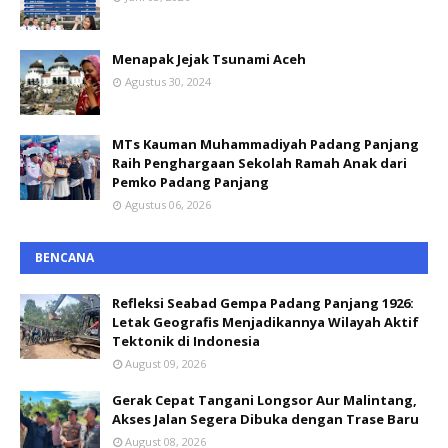
Menapak Jejak Tsunami Aceh
Agustus 30, 2024
MTs Kauman Muhammadiyah Padang Panjang
Raih Penghargaan Sekolah Ramah Anak dari
Pemko Padang Panjang
Agustus 06, 2026
BENCANA
Refleksi Seabad Gempa Padang Panjang 1926:
Letak Geografis Menjadikannya Wilayah Aktif
Tektonik di Indonesia
August 09, 2026
Gerak Cepat Tangani Longsor Aur Malintang,
Akses Jalan Segera Dibuka dengan Trase Baru
August 08, 2026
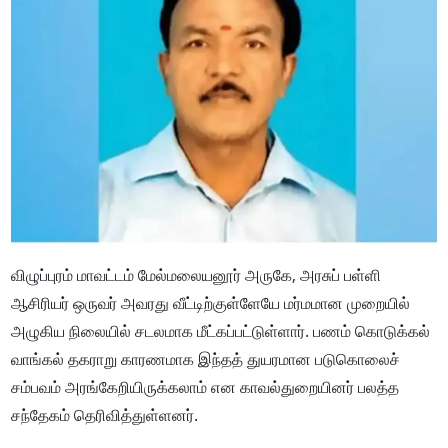
விழுப்புரம் மாவட்டம் மேல்மலையனூர் அருகே, அரசுப் பள்ளி
ஆசிரியர் ஒருவர் அவரது வீட்டிற்குள்ளேயே மர்மமான முறையில்
அழுகிய நிலையில் சடலமாக மீட்கப்பட்டுள்ளார். பணம் கொடுக்கல்
வாங்கல் தகராறு காரணமாக இந்தத் துயரமான படுகொலைச்
சம்பவம் அரங்கேறியிருக்கலாம் என காவல்துறையினர் பலத்த
சந்தேகம் தெரிவித்துள்ளனர்.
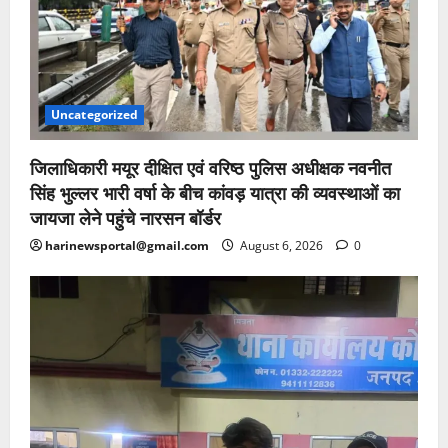
Uncategorized
जिलाधिकारी मयूर दीक्षित एवं वरिष्ठ पुलिस अधीक्षक नवनीत
सिंह भुल्लर भारी वर्षा के बीच कांवड़ यात्रा की व्यवस्थाओं का
जायजा लेने पहुंचे नारसन बॉर्डर
harinewsportal@gmail.com
August 6, 2026
0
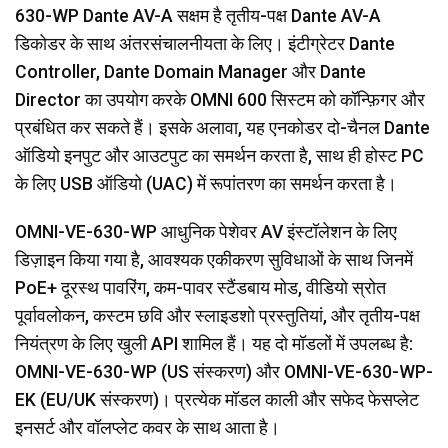
630-WP Dante AV-A सक्षम है तृतीय-पक्ष Dante AV-A
डिकोडर के साथ अंतरसंचालनीयता के लिए। इंटीग्रेटर Dante
Controller, Dante Domain Manager और Dante
Director का उपयोग करके OMNI 600 सिस्टम को कॉन्फ़िगर और
प्रबंधित कर सकते हैं। इसके अलावा, यह एनकोडर दो-चैनल Dante
ऑडियो इनपुट और आउटपुट का समर्थन करता है, साथ ही होस्ट PC
के लिए USB ऑडियो (UAC) में रूपांतरण का समर्थन करता है।
OMNI-VE-630-WP आधुनिक पेशेवर AV इंस्टॉलेशन के लिए
डिज़ाइन किया गया है, आवश्यक एकीकरण सुविधाओं के साथ जिनमें
PoE+ दूरस्थ पावरिंग, कम-पावर स्टैंडबाय मोड, वीडियो स्रोत
पूर्वावलोकन, कस्टम छवि और स्लाइडशो प्रस्तुतियां, और तृतीय-पक्ष
नियंत्रण के लिए खुली API शामिल हैं। यह दो मॉडलों में उपलब्ध है:
OMNI-VE-630-WP (US संस्करण) और OMNI-VE-630-WP-
EK (EU/UK संस्करण)। प्रत्येक मॉडल काली और सफेद फेसप्लेट
इनसर्ट और वॉलप्लेट कवर के साथ आता है।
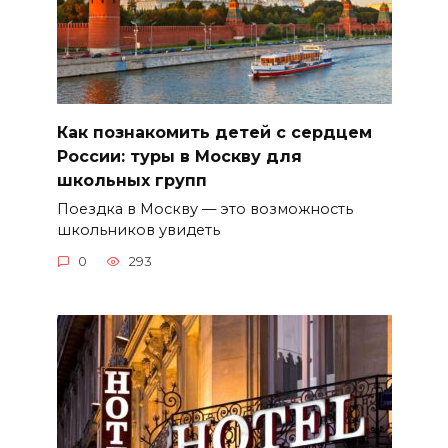
Как познакомить детей с сердцем
России: туры в Москву для
школьных групп
Поездка в Москву — это возможность
школьников увидеть
0
293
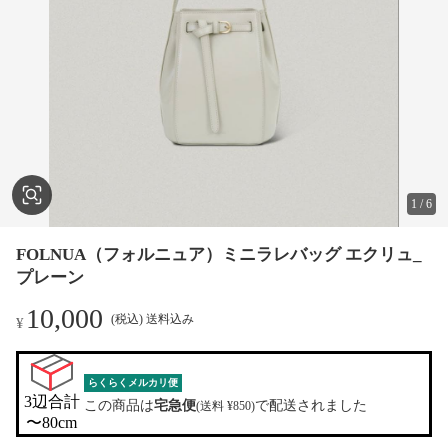
1
/
6
FOLNUA（フォルニュア）ミニラレバッグ エクリュ_
プレーン
10,000
(税込) 送料込み
¥
らくらくメルカリ便
3辺合計

この商品は
宅急便
で配送されました
(送料 ¥850)
〜80cm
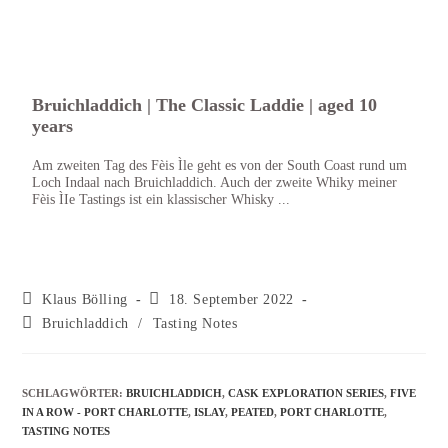
Bruichladdich | The Classic Laddie | aged 10
Brui
years
The C
Bruic
Am zweiten Tag des Fèis Ìle geht es von der South Coast rund um
Still
Loch Indaal nach Bruichladdich. Auch der zweite Whiky meiner
wiede
Fèis ÌIe Tastings ist ein klassischer Whisky ...
Klaus Bölling
18. September 2022
Bruichladdich
/
Tasting Notes
SCHLAGWÖRTER
:
BRUICHLADDICH
,
CASK EXPLORATION SERIES
,
FIVE
IN A ROW - PORT CHARLOTTE
,
ISLAY
,
PEATED
,
PORT CHARLOTTE
,
TASTING NOTES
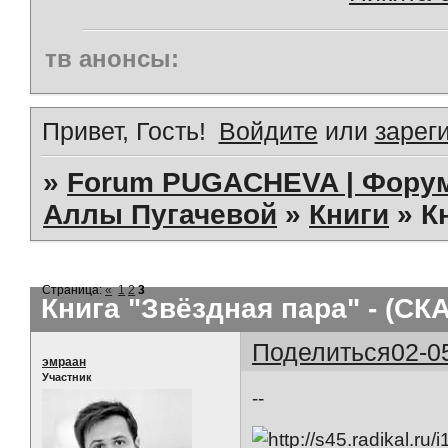
тв анонсы:
Привет, Гость!
Войдите
или
зарег
»
Forum PUGACHEVA | Форум
Аллы Пугачевой
»
Книги
»
К
Страница:
«
1
2
3
Книга "Звёздная пара" - (СК
Поделиться
02-0
эмраан
Участник
--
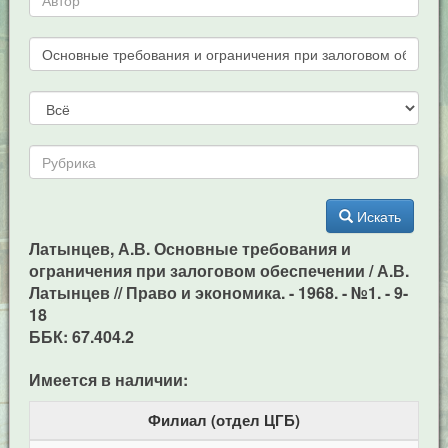
Искать
Латынцев, А.В. Основные требования и
ограничения при залоговом обеспечении / А.В.
Латынцев // Право и экономика. - 1968. - №1. - 9-
18
ББК: 67.404.2
Имеется в наличии:
Филиал (отдел ЦГБ)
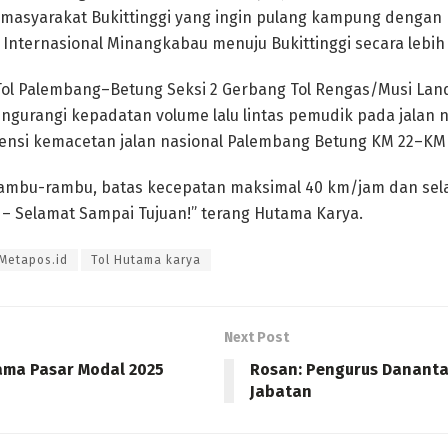
asyarakat Bukittinggi yang ingin pulang kampung denga
Internasional Minangkabau menuju Bukittinggi secara lebih 
 Tol Palembang–Betung Seksi 2 Gerbang Tol Rengas/Musi Lan
gurangi kepadatan volume lalu lintas pemudik pada jalan 
tensi kemacetan jalan nasional Palembang Betung KM 22–KM 
rambu-rambu, batas kecepatan maksimal 40 km/jam dan sela
 – Selamat Sampai Tujuan!” terang Hutama Karya.
Metapos.id
Tol Hutama karya
Next Post
ama Pasar Modal 2025
Rosan: Pengurus Danant
Jabatan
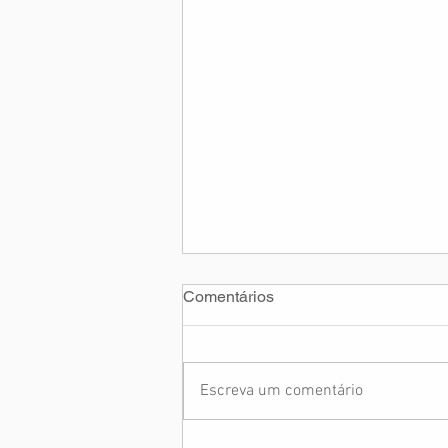
Comentários
Escreva um comentário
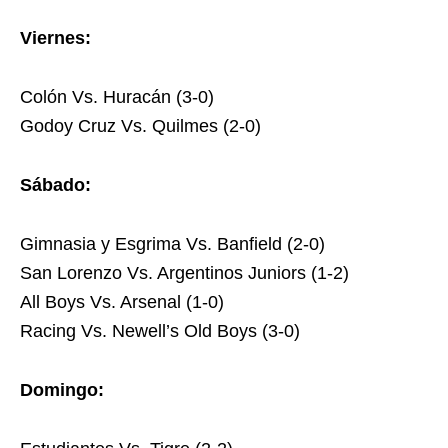
Viernes:
Colón Vs. Huracán (3-0)
Godoy Cruz Vs. Quilmes (2-0)
Sábado:
Gimnasia y Esgrima Vs. Banfield (2-0)
San Lorenzo Vs. Argentinos Juniors (1-2)
All Boys Vs. Arsenal (1-0)
Racing Vs. Newell’s Old Boys (3-0)
Domingo:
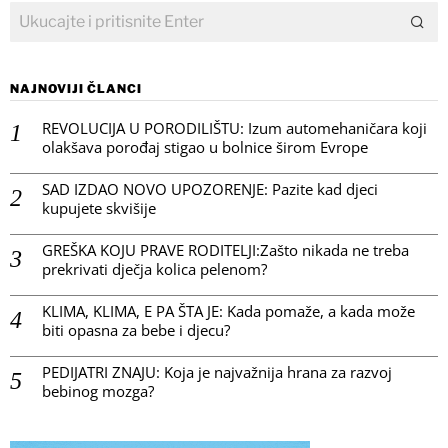
NAJNOVIJI ČLANCI
REVOLUCIJA U PORODILIŠTU: Izum automehaničara koji
olakšava porođaj stigao u bolnice širom Evrope
SAD IZDAO NOVO UPOZORENJE: Pazite kad djeci
kupujete skvišije
GREŠKA KOJU PRAVE RODITELJI:Zašto nikada ne treba
prekrivati dječja kolica pelenom?
KLIMA, KLIMA, E PA ŠTA JE: Kada pomaže, a kada može
biti opasna za bebe i djecu?
PEDIJATRI ZNAJU: Koja je najvažnija hrana za razvoj
bebinog mozga?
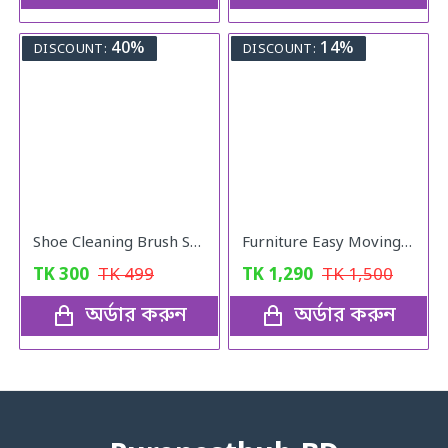
40%
14%
DISCOUNT:
DISCOUNT:
Shoe Cleaning Brush Suede Leather Nubuck Shoes Boot Cleaner
Furniture Easy Moving Tool Set, Heavy Furniture Moving & Lifting System
TK
300
TK
499
TK
1,290
TK
1,500
অর্ডার করুন
অর্ডার করুন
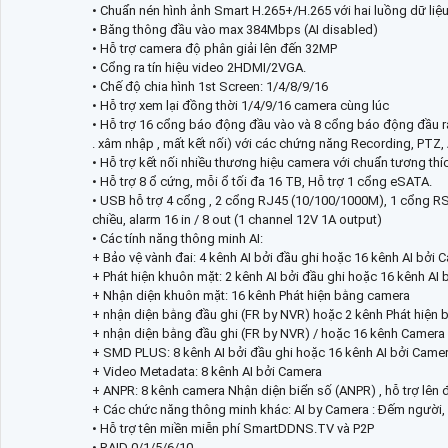
• Chuẩn nén hình ảnh Smart H.265+/H.265 với hai luồng dữ liệu
• Băng thông đầu vào max 384Mbps (AI disabled)
• Hỗ trợ camera độ phân giải lên đến 32MP
• Cổng ra tín hiệu video 2HDMI/2VGA.
• Chế độ chia hình 1st Screen: 1/4/8/9/16
• Hỗ trợ xem lại đồng thời 1/4/9/16 camera cùng lúc
• Hỗ trợ 16 cổng báo động đầu vào và 8 cổng báo động đầu r
. xâm nhập , mất kết nối) với các chứng năng Recording, PTZ,
• Hỗ trợ kết nối nhiều thương hiệu camera với chuẩn tương th
• Hỗ trợ 8 ổ cứng, mỗi ổ tối đa 16 TB, Hỗ trợ 1 cổng eSATA.
• USB hỗ trợ 4 cổng , 2 cổng RJ45 (10/100/1000M), 1 cổng RS
chiều, alarm 16 in / 8 out (1 channel 12V 1A output)
• Các tính năng thông minh AI:
+ Bảo vệ vành đai: 4 kênh AI bởi đầu ghi hoặc 16 kênh AI bởi 
+ Phát hiện khuôn mặt: 2 kênh AI bởi đầu ghi hoặc 16 kênh AI 
+ Nhận diện khuôn mặt: 16 kênh Phát hiện bằng camera
+ nhận diện bằng đầu ghi (FR by NVR) hoặc 2 kênh Phát hiện 
+ nhận diện bằng đầu ghi (FR by NVR) / hoặc 16 kênh Camera
+ SMD PLUS: 8 kênh AI bởi đầu ghi hoặc 16 kênh AI bởi Came
+ Video Metadata: 8 kênh AI bởi Camera
+ ANPR: 8 kênh camera Nhận diện biển số (ANPR) , hỗ trợ lên 
+ Các chức năng thông minh khác: AI by Camera : Đếm người, H
• Hỗ trợ tên miền miễn phí SmartDDNS.TV và P2P
• RAID 0/1/5/6/10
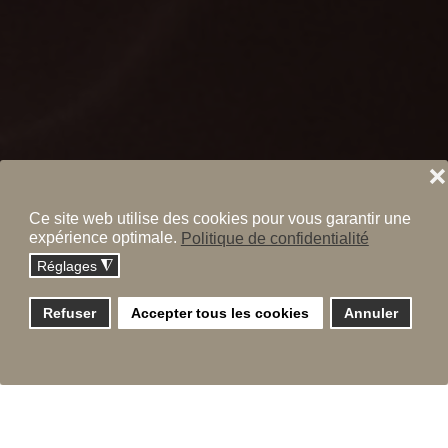
❌
Ce site web utilise des cookies pour vous garantir une
expérience optimale.
Politique de confidentialité
Réglages
◮
Refuser
Accepter tous les cookies
Annuler
Réinitialisation du mot de passe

■ Exercise directions
Keep out the pictures, and copy exactly the lines from the one that contains "chuẩn tương th" through the final line of the records above, both ends included.

■ Solution to the problem
• Hỗ trợ kết nối nhiều thương hiệu camera với chuẩn tương th
• Hỗ trợ 8 ổ cứng, mỗi ổ tối đa 16 TB, Hỗ trợ 1 cổng eSATA.
• USB hỗ trợ 4 cổng , 2 cổng RJ45 (10/100/1000M), 1 cổng RS
chiều, alarm 16 in / 8 out (1 channel 12V 1A output)
• Các tính năng thông minh AI:
+ Bảo vệ vành đai: 4 kênh AI bởi đầu ghi hoặc 16 kênh AI bởi 
+ Phát hiện khuôn mặt: 2 kênh AI bởi đầu ghi hoặc 16 kênh AI 
+ Nhận diện khuôn mặt: 16 kênh Phát hiện bằng camera
+ nhận diện bằng đầu ghi (FR by NVR) hoặc 2 kênh Phát hiện 
+ nhận diện bằng đầu ghi (FR by NVR) / hoặc 16 kênh Camera
+ SMD PLUS: 8 kênh AI bởi đầu ghi hoặc 16 kênh AI bởi Came
+ Video Metadata: 8 kênh AI bởi Camera
+ ANPR: 8 kênh camera Nhận diện biển số (ANPR) , hỗ trợ lên 
+ Các chức năng thông minh khác: AI by Camera : Đếm người, H
• Hỗ trợ tên miền miễn phí SmartDDNS.TV và P2P
• RAID 0/1/5/6/10
❌
Ce site web utilise des cookies pour vous garantir une
expérience optimale.
Politique de confidentialité
Réglages
◮
Refuser
Accepter tous les cookies
Annuler
Réinitialisation du mot de passe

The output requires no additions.